§ Work task: Leaving the pictures aside, restate all of the data exactly.

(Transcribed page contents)

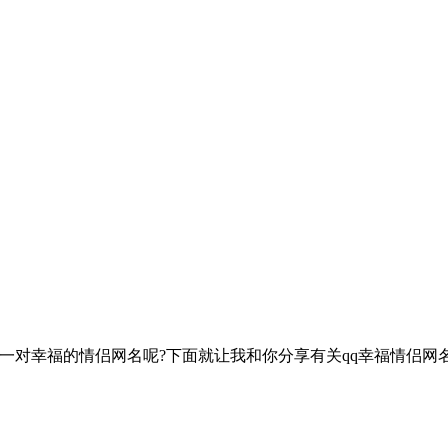
一对幸福的情侣网名呢?下面就让我和你分享有关qq幸福情侣网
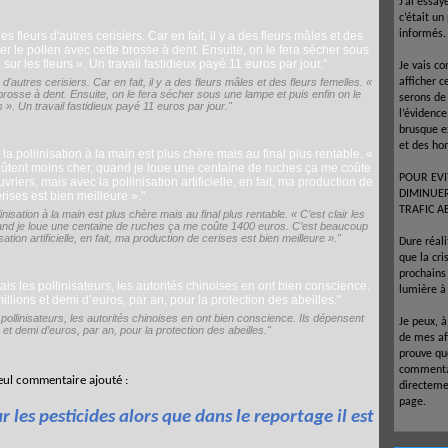
J’ai essay
c’était un
informés.
Je vais co
s d'autres cerisiers. Car en fait, il y a des fleurs mâles et des fleurs femelles. «
afficher c
 brosse à dent. Ensuite, on le fera sécher sous une lampe et puis enfin on le
serons de
s ». Un travail fastidieux payé 11 euros par jour."
l’évidenc
brusque e
et des ho
POUR EVI
DIMINUE
TRAFIC A
linisation à la main est plus chère mais au final plus rentable. « C’est clair les
uand je loue une centaine de ruches ça me coûte 1400 euros. C’est beaucoup
ation artificielle, en fait, ma production de cerises est bien meilleure »."
Dure réal
que la cr
prochains 
lumière à 
ollinisateurs, les autorités chinoises en ont bien conscience. Ils dépensent
Je peux, 
 et demi d’euros, par an, pour la protection des abeilles."
de mes af
prouve que
commentai
eul commentaire ajouté :
directeme
page.
r les pesticides alors que dans le reportage il est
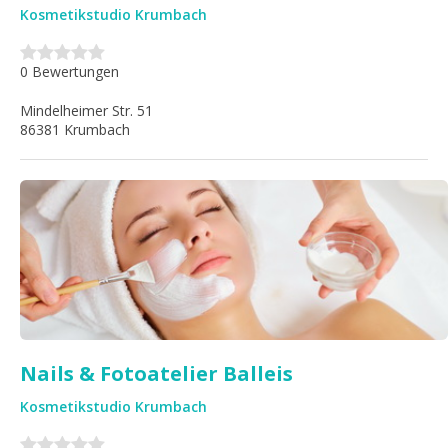
Kosmetikstudio Krumbach
0 Bewertungen
Mindelheimer Str. 51
86381 Krumbach
Nails & Fotoatelier Balleis
Kosmetikstudio Krumbach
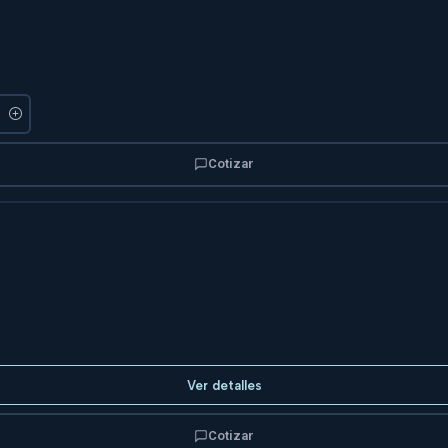
Cotizar
Ver detalles
Cotizar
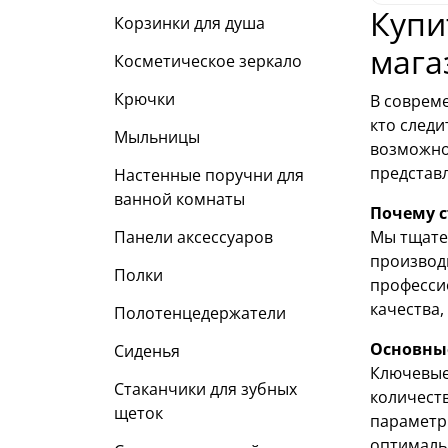
Купи
Корзинки для душа
мага
Косметическое зеркало
Крючки
В соврем
кто следи
Мыльницы
возможно
представл
Настенные поручни для
ванной комнаты
Почему с
Мы тщате
Панели аксессуаров
производи
Полки
професси
качества,
Полотенцедержатели
Основны
Сиденья
Ключевые
Стаканчики для зубных
количеств
щеток
параметры
оптималь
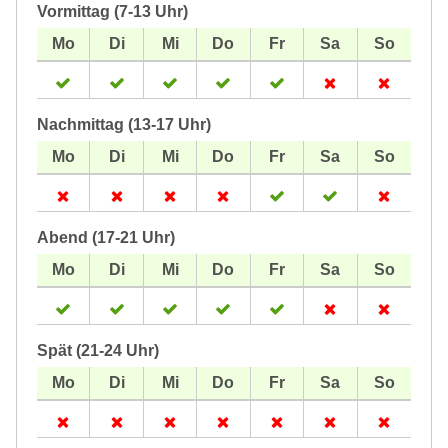
Vormittag (7-13 Uhr)
Nachmittag (13-17 Uhr)
Abend (17-21 Uhr)
Spät (21-24 Uhr)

§ Task response:
一对幸福的情侣网名呢?下面就让我和你分享有关qq幸福情侣网
J’ai essay
c’était un
informés.
Je vais co
s d'autres cerisiers. Car en fait, il y a des fleurs mâles et des fleurs femelles. «
afficher c
 brosse à dent. Ensuite, on le fera sécher sous une lampe et puis enfin on le
serons de
s ». Un travail fastidieux payé 11 euros par jour."
l’évidenc
brusque e
et des ho
POUR EVI
DIMINUE
TRAFIC A
linisation à la main est plus chère mais au final plus rentable. « C’est clair les
uand je loue une centaine de ruches ça me coûte 1400 euros. C’est beaucoup
ation artificielle, en fait, ma production de cerises est bien meilleure »."
Dure réal
que la cr
prochains 
lumière à 
ollinisateurs, les autorités chinoises en ont bien conscience. Ils dépensent
Je peux, 
 et demi d’euros, par an, pour la protection des abeilles."
de mes af
prouve que
commentai
eul commentaire ajouté :
directeme
page.
r les pesticides alors que dans le reportage il est
Kosmetikstudio Krumbach
0 Bewertungen
Mindelheimer Str. 51
86381 Krumbach
Nails & Fotoatelier Balleis
Kosmetikstudio Krumbach
Cotizar
Ver detalles
Cotizar
Купи
Корзинки для душа
мага
Косметическое зеркало
Крючки
В соврем
кто следи
Мыльницы
возможно
представл
Настенные поручни для
ванной комнаты
Почему с
Мы тщате
Панели аксессуаров
производи
Полки
професси
качества,
Полотенцедержатели
Основны
Сиденья
Ключевые
Стаканчики для зубных
количеств
щеток
параметры
оптималь
Vormittag (7-13 Uhr)
Nachmittag (13-17 Uhr)
Abend (17-21 Uhr)
Spät (21-24 Uhr)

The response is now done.